The fighter has earned a reputation as the overall favorite during the war and was nicknamed "whispering death" by the Germans, said Rex Hadley, a retired major general and chairman of the Air Force Heritage Foundation of Utah.Some 14,819 Mustangs were built beginning in 1940. Pilots flying Mustangs are credited with shooting down 4,950 German fighters and destroying another 4,131 German planes on the ground.
Mustangs continued to fly into the Korean War era, including a group assigned in Salt Lake to the Air National Guard. But few of the famous fighters remain, and those still flying can fetch $500,000 to $1 million.
The Heritage Foundation, the fund-raising group for the museum, purchased its Mustang from a Southern California firm for $200,000 after it was restored to museum shape from a crashed aircraft and additional authentic parts.
Hill's Mustang sports the paint scheme of the 4th Fighter Group, which flew Mustangs out of Dux-ford, England.

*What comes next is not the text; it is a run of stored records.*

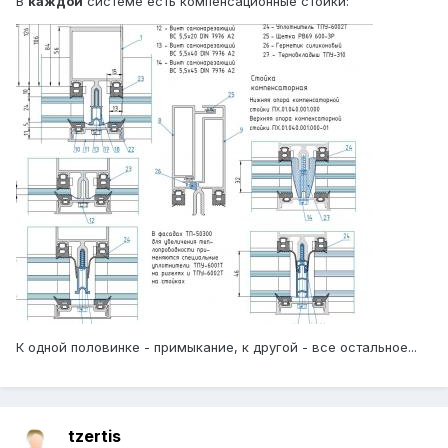
В
каждой
системе есть компенсационные стойки:
К одной половинке - примыкание, к другой - все остальное...
tzertis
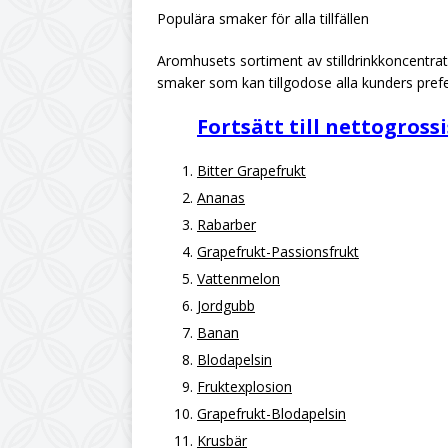
Populära smaker för alla tillfällen
Aromhusets sortiment av stilldrinkkoncentrat 
smaker som kan tillgodose alla kunders pref
Fortsätt till nettogross
Bitter Grapefrukt
Ananas
Rabarber
Grapefrukt-Passionsfrukt
Vattenmelon
Jordgubb
Banan
Blodapelsin
Fruktexplosion
Grapefrukt-Blodapelsin
Krusbär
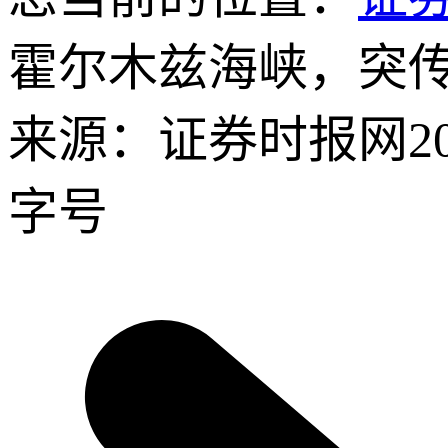
霍尔木兹海峡，突
来源：证券时报网
2
字号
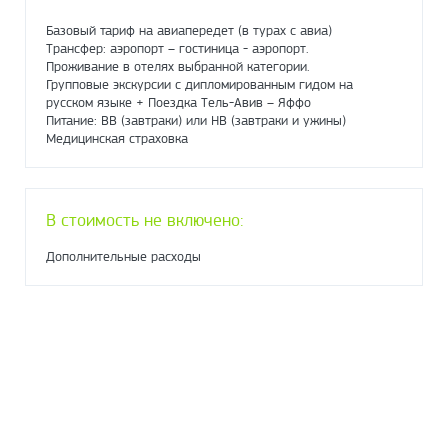
Базовый тариф на авиапередет (в турах с авиа)
Трансфер: аэропорт – гостиница - аэропорт.
Проживание в отелях выбранной категории.
Групповые экскурсии с дипломированным гидом на
русском языке + Поездка Тель-Авив – Яффо
Питание: ВВ (завтраки) или НВ (завтраки и ужины)
Медицинская страховка
В стоимость не включено:
Дополнительные расходы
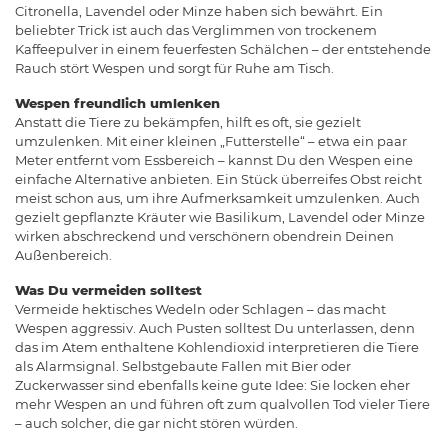
Citronella, Lavendel oder Minze haben sich bewährt. Ein
beliebter Trick ist auch das Verglimmen von trockenem
Kaffeepulver in einem feuerfesten Schälchen – der entstehende
Rauch stört Wespen und sorgt für Ruhe am Tisch.
Wespen freundlich umlenken
Anstatt die Tiere zu bekämpfen, hilft es oft, sie gezielt
umzulenken. Mit einer kleinen „Futterstelle“ – etwa ein paar
Meter entfernt vom Essbereich – kannst Du den Wespen eine
einfache Alternative anbieten. Ein Stück überreifes Obst reicht
meist schon aus, um ihre Aufmerksamkeit umzulenken. Auch
gezielt gepflanzte Kräuter wie Basilikum, Lavendel oder Minze
wirken abschreckend und verschönern obendrein Deinen
Außenbereich.
Was Du vermeiden solltest
Vermeide hektisches Wedeln oder Schlagen – das macht
Wespen aggressiv. Auch Pusten solltest Du unterlassen, denn
das im Atem enthaltene Kohlendioxid interpretieren die Tiere
als Alarmsignal. Selbstgebaute Fallen mit Bier oder
Zuckerwasser sind ebenfalls keine gute Idee: Sie locken eher
mehr Wespen an und führen oft zum qualvollen Tod vieler Tiere
– auch solcher, die gar nicht stören würden.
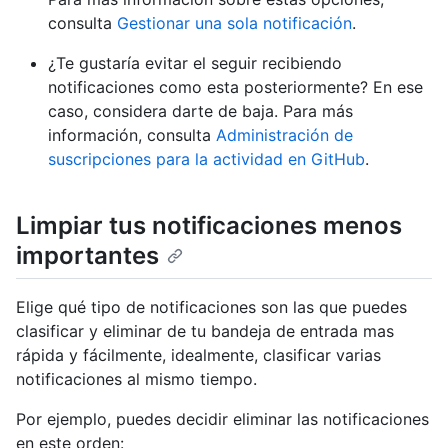
consulta
Gestionar una sola notificación
.
¿Te gustaría evitar el seguir recibiendo
notificaciones como esta posteriormente? En ese
caso, considera darte de baja. Para más
información, consulta
Administración de
suscripciones para la actividad en GitHub
.
Limpiar tus notificaciones menos
importantes
Elige qué tipo de notificaciones son las que puedes
clasificar y eliminar de tu bandeja de entrada mas
rápida y fácilmente, idealmente, clasificar varias
notificaciones al mismo tiempo.
Por ejemplo, puedes decidir eliminar las notificaciones
en este orden:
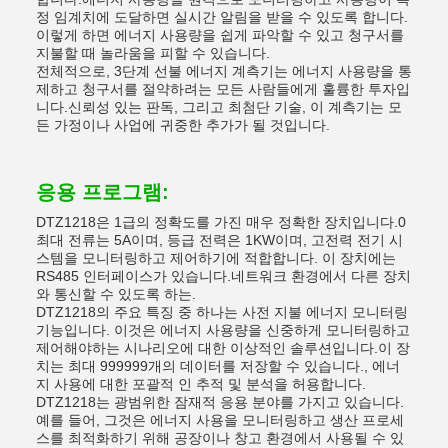
정 임계치에 도달하면 실시간 알림을 받을 수 있도록 합니다.
이렇게 하면 에너지 사용량을 쉽게 파악할 수 있고 청구서를
지불할 때 놀라움을 피할 수 있습니다.
전체적으로, 3단계 선불 에너지 계측기는 에너지 사용량을 통
제하고 청구서를 절약하려는 모든 사람들에게 훌륭한 투자입
니다.신뢰성 있는 판독, 그리고 최첨단 기술, 이 계측기는 모
든 가정이나 사업에 귀중한 추가가 될 것입니다.
응용 프로그램:
DTZ1218은 1급의 정확도를 가진 매우 정확한 장치입니다.0
최대 전류는 5A이며, 등급 전력은 1KW이며, 고전력 전기 시
스템을 모니터링하고 제어하기에 적합합니다. 이 장치에는
RS485 인터페이스가 있습니다.네트워크 환경에서 다른 장치
와 통신할 수 있도록 하는.
DTZ1218의 주요 특징 중 하나는 사전 지불 에너지 모니터링
기능입니다. 이것은 에너지 사용량을 신중하게 모니터링하고
제어해야하는 시나리오에 대한 이상적인 솔루션입니다.이 장
치는 최대 999999개의 데이터를 저장할 수 있습니다., 에너
지 사용에 대한 포괄적 인 추적 및 분석을 허용합니다.
DTZ1218는 광범위한 잠재적 응용 분야를 가지고 있습니다.
예를 들어, 그것은 에너지 사용을 모니터링하고 생산 프로세
스를 최적화하기 위해 공장이나 창고 환경에서 사용될 수 있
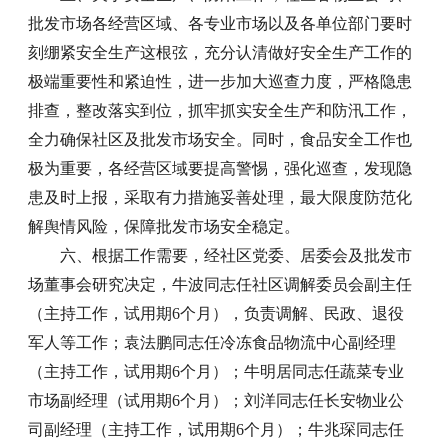
批发市场各经营区域、各专业市场以及各单位部门要时
刻绷紧安全生产这根弦，充分认清做好安全生产工作的
极端重要性和紧迫性，进一步加大巡查力度，严格隐患
排查，整改落实到位，抓牢抓实安全生产和防汛工作，
全力确保社区及批发市场安全。同时，食品安全工作也
极为重要，各经营区域要提高警惕，强化巡查，发现隐
患及时上报，采取有力措施妥善处理，最大限度防范化
解舆情风险，保障批发市场安全稳定。
六、根据工作需要，经社区党委、居委会及批发市
场董事会研究决定，牛波同志任社区调解委员会副主任
（主持工作，试用期6个月），负责调解、民政、退役
军人等工作；袁法鹏同志任冷冻食品物流中心副经理
（主持工作，试用期6个月）；牛明居同志任蔬菜专业
市场副经理（试用期6个月）；刘洋同志任长安物业公
司副经理（主持工作，试用期6个月）；牛兆琛同志任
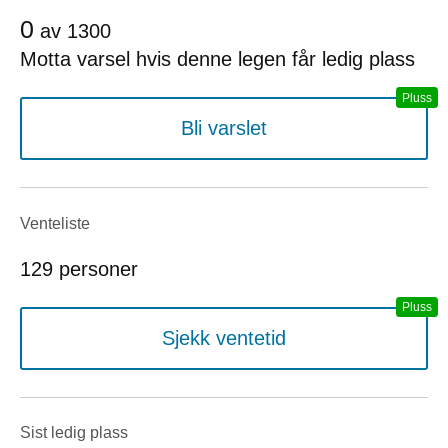
0
av
1300
Motta varsel hvis denne legen får ledig plass
Bli varslet
Venteliste
129 personer
Sjekk ventetid
Sist ledig plass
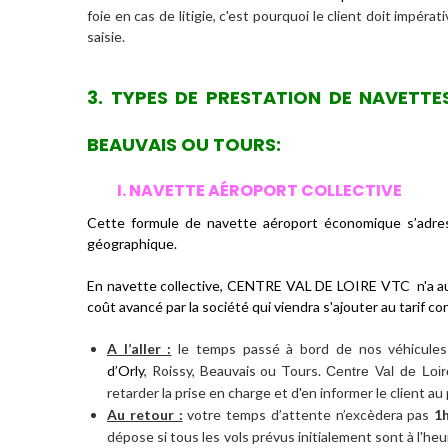
foie en cas de litigie, c'est pourquoi le client doit impér
saisie.
3. TYPES DE PRESTATION DE NAVETTE
BEAUVAIS OU TOURS:
I. NAVETTE AÉROPORT COLLECTIVE
Cette formule de
navette aéroport
économique s’adres
géographique.
En navette collective, CENTRE VAL DE LOIRE VTC n'a aucun
coût avancé par la société qui viendra s'ajouter au tarif co
A l’aller :
le temps passé à bord de nos véhicule
d’Orly
, Roissy, Beauvais ou Tours.
Centre Val de Loir
retarder la prise en charge et d'en informer le client au p
Au retour :
votre temps d’attente n’excèdera pas
1
dépose si tous les vols prévus initialement sont à l'h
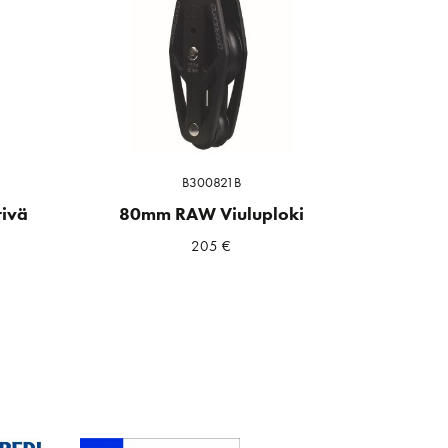
B300821B
ivä
80mm RAW Viuluploki
205
€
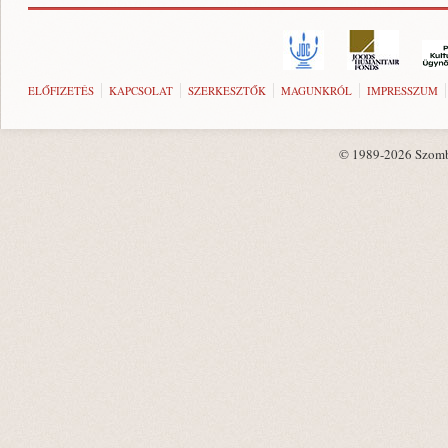
ELŐFIZETÉS
KAPCSOLAT
SZERKESZTŐK
MAGUNKRÓL
IMPRESSZUM
© 1989-2026 Szombat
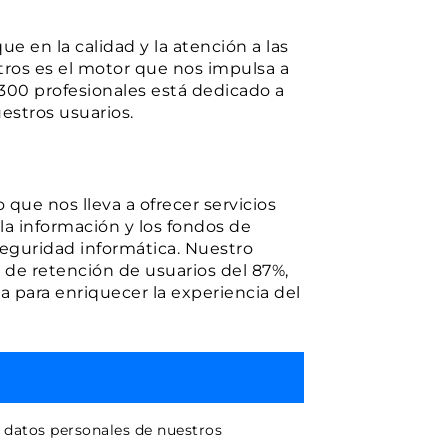
e en la calidad y la atención a las
tros es el motor que nos impulsa a
300 profesionales está dedicado a
estros usuarios.
 que nos lleva a ofrecer servicios
a información y los fondos de
seguridad informática. Nuestro
a de retención de usuarios del 87%,
a para enriquecer la experiencia del
y datos personales de nuestros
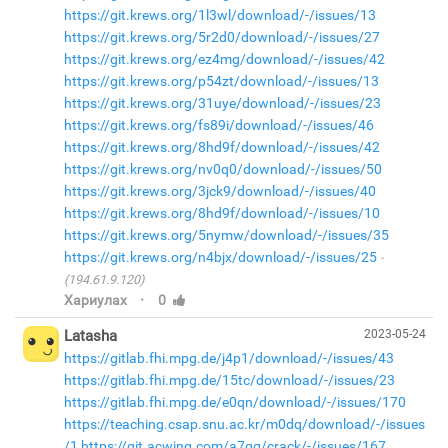
https://git.krews.org/1l3wl/download/-/issues/13
https://git.krews.org/5r2d0/download/-/issues/27
https://git.krews.org/ez4mg/download/-/issues/42
https://git.krews.org/p54zt/download/-/issues/13
https://git.krews.org/31uye/download/-/issues/23
https://git.krews.org/fs89i/download/-/issues/46
https://git.krews.org/8hd9f/download/-/issues/42
https://git.krews.org/nv0q0/download/-/issues/50
https://git.krews.org/3jck9/download/-/issues/40
https://git.krews.org/8hd9f/download/-/issues/10
https://git.krews.org/5nymw/download/-/issues/35
https://git.krews.org/n4bjx/download/-/issues/25
(194.61.9.120)
·
Хариулах
0
Latasha
2023-05-24
https://gitlab.fhi.mpg.de/j4p1/download/-/issues/43
https://gitlab.fhi.mpg.de/15tc/download/-/issues/23
https://gitlab.fhi.mpg.de/e0qn/download/-/issues/170
https://teaching.csap.snu.ac.kr/m0dq/download/-/issues
/1
https://git.acwing.com/a7qq/crack/-/issues/167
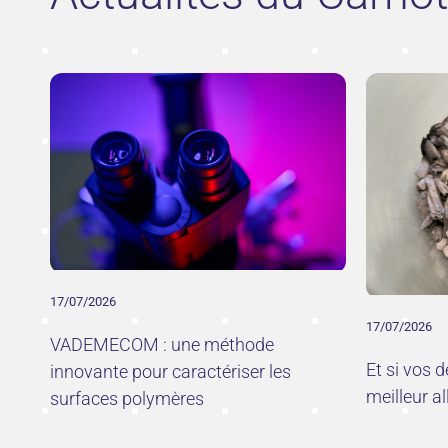
17/07/2026
17/07/2026
VADEMECOM : une méthode
Et si vos 
innovante pour caractériser les
meilleur al
surfaces polymères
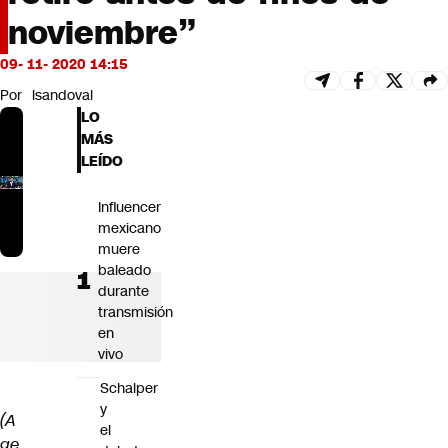
Futuro 360
noviembre”
Opinión
09- 11- 2020 14:15
Por
lsandoval
LO
MÁS
LEÍDO
Influencer
mexicano
muere
baleado
durante
transmisión
en
vivo
Schalper
y
(A
el
ge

Hadley said the 4th Fighter Group's paint scheme was chosen for the Mustang because two Utahns commanded the group during the war: Santaquin native Chesley Peterson and Ogden resident Harry Dayhuff.
Dayhuff and several other former Mustang pilots, including retired Lt. Gen. Fred Poston, attended the Wednesday ceremony and watched the unveiling of the D-model Mustang.
Pilots who flew the Mustang and other fighters of the era debate the virtues of each aircraft, but pilots who flew both the P-51 and the P-38 often concede their preference for one or the other depended on where they flew it. Former P-51 pilot and astronaut Chuck Yeager, for example, told the Deseret News several years ago that all performance features aside, the P-51 had a better heater, making it more popular over the chilly skies of Europe while the P-38 remained more popular with pilots dogfighting with swift Japanese zeros in the Pacific.
The Hill museum has more than 60 aircraft on display and is currently preparing several more newly acquired aircraft for future display, including a Vietnam-era cargo plane once piloted by Utah Sen. Jake Garn during his tenure in the Utah Air National Guard.